*ASSIGNMENT:*
Which of the lines below include the word "Hannover"? Pull each one out.

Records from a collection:
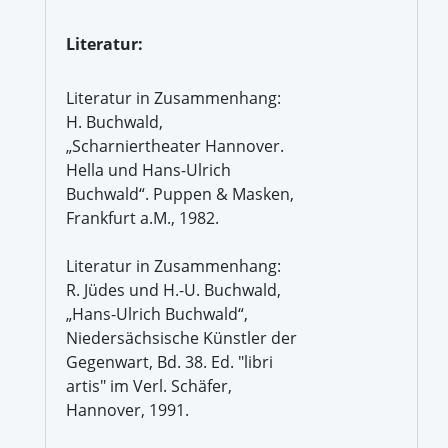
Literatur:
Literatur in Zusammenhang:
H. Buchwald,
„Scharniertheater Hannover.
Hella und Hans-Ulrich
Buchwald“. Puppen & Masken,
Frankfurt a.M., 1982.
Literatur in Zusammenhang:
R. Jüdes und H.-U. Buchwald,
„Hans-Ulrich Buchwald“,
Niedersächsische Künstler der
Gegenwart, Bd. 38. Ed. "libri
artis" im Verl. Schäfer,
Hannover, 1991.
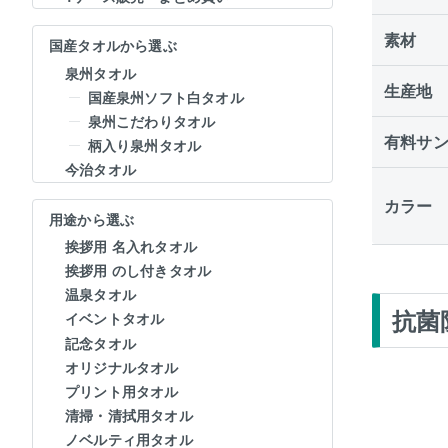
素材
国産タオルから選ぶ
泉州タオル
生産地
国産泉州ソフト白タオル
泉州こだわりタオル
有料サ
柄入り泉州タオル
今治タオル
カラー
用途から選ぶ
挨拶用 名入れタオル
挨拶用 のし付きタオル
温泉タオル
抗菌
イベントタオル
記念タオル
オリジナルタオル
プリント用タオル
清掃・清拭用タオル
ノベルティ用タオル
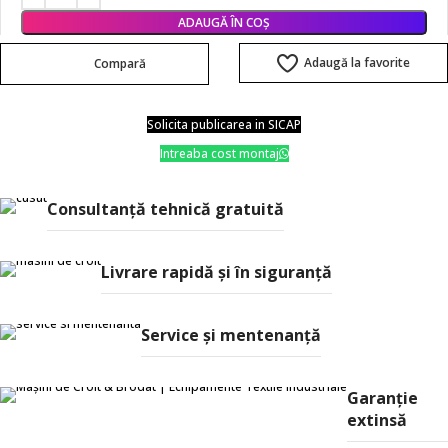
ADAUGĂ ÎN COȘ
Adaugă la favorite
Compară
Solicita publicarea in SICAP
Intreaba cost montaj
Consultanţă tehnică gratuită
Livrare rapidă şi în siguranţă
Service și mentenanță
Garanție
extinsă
---
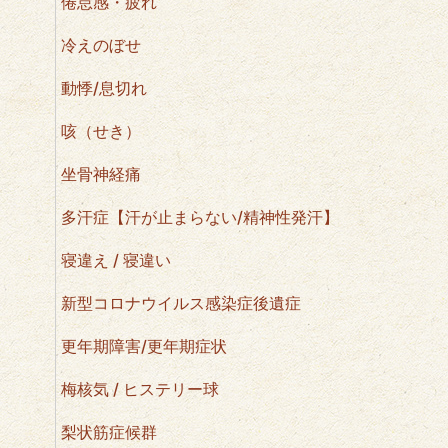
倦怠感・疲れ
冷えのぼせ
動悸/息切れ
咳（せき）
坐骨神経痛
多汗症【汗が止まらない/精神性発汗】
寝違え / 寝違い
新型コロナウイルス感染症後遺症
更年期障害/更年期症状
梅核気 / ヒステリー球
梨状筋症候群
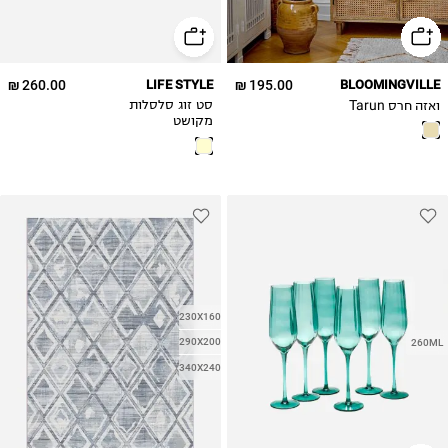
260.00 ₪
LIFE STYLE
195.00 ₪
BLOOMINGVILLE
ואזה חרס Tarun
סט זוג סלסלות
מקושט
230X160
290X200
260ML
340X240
* * *
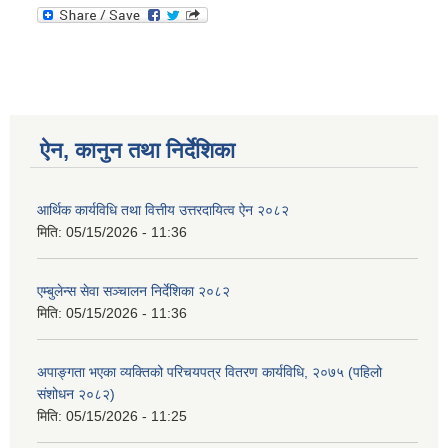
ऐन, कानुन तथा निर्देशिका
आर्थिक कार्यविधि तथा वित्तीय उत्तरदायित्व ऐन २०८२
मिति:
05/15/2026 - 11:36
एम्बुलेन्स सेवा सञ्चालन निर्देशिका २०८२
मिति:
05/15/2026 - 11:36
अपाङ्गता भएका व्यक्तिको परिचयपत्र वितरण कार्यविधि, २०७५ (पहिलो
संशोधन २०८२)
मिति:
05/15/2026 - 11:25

*REPLY:*
„Scharniertheater Hannover.
Hannover, 1991.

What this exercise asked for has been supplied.